● What needs to be done
Your task is to retype, exactly, the line containing "ใช้ลูกศรขึ้นลง หรือใช้การสัมผัสหรือปัด เพื่อสำรวจผลการค้นหา" and every later line through the end of the listing, with pictures omitted.

● Data for review

○ ○ ○ ○ ○ ○ ○

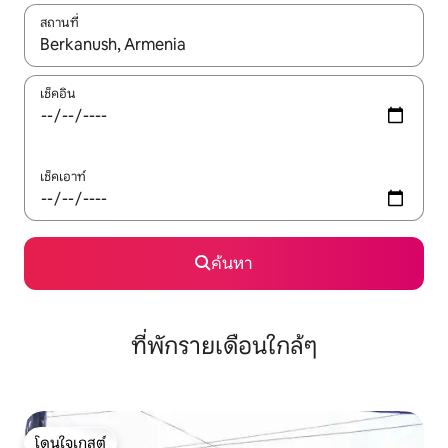
สถานที่
ใช้ลูกศรขึ้นลง หรือใช้การสัมผัสหรือปัด เพื่อสำรวจผลการค้นหา
เช็คอิน
เช็คเอาท์
ค้นหา
ที่พักรายเดือนใกล้ๆ
โดนใจเกสต์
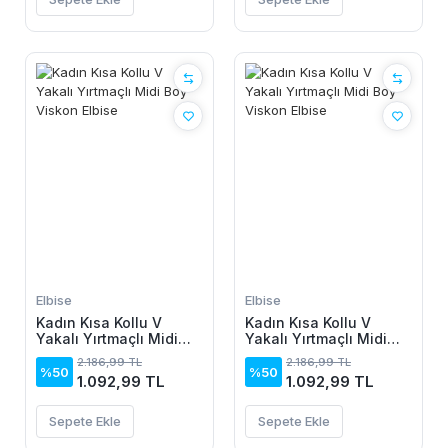
Elbise
Elbise
Kadın Kısa Kollu V
Kadın Kısa Kollu V
Yakalı Yırtmaçlı Midi
Yakalı Yırtmaçlı Midi
Boy Viskon Elbise
Boy Viskon Elbise
2.186,99 TL
2.186,99 TL
%50
%50
1.092,99 TL
1.092,99 TL
Sepete Ekle
Sepete Ekle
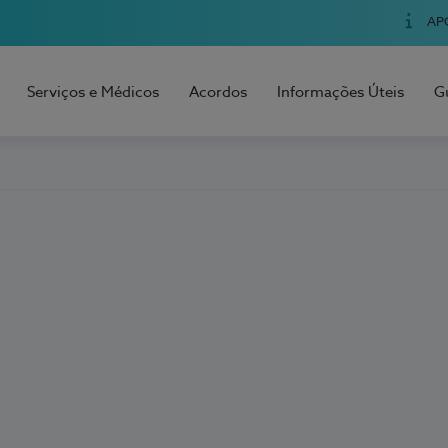
AP
Serviços e Médicos
Acordos
Informações Úteis
G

○ ○ ○ ○ ○ ○ ○

● Solution below
ใช้ลูกศรขึ้นลง หรือใช้การสัมผัสหรือปัด เพื่อสำรวจผลการค้นหา
เช็คอิน
เช็คเอาท์
ค้นหา
ที่พักรายเดือนใกล้ๆ
โดนใจเกสต์
Elbise
Elbise
Kadın Kısa Kollu V
Kadın Kısa Kollu V
Yakalı Yırtmaçlı Midi
Yakalı Yırtmaçlı Midi
Boy Viskon Elbise
Boy Viskon Elbise
2.186,99 TL
2.186,99 TL
%50
%50
1.092,99 TL
1.092,99 TL
Sepete Ekle
Sepete Ekle
AP
Serviços e Médicos
Acordos
Informações Úteis
G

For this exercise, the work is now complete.